→ **PROBLEM REQUIREMENTS**
Your task is to transcribe each record exactly and to omit every image.

→ **Page-level text extractions**
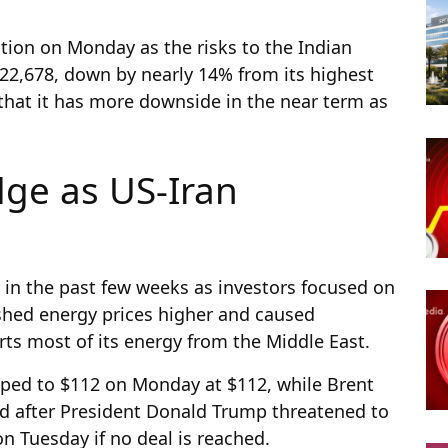
ction on Monday as the risks to the Indian
22,678, down by nearly 14% from its highest
 that it has more downside in the near term as
dge as US-Iran
 in the past few weeks as investors focused on
shed energy prices higher and caused
rts most of its energy from the Middle East.
ped to $112 on Monday at $112, while Brent
ued after President Donald Trump threatened to
n Tuesday if no deal is reached.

→ **SOLVED EXERCISE**
ction on Monday as the risks to the Indian
22,678, down by nearly 14% from its highest
 that it has more downside in the near term as
dge as US-Iran
 in the past few weeks as investors focused on
shed energy prices higher and caused
rts most of its energy from the Middle East.
ped to $112 on Monday at $112, while Brent
ued after President Donald Trump threatened to
n Tuesday if no deal is reached.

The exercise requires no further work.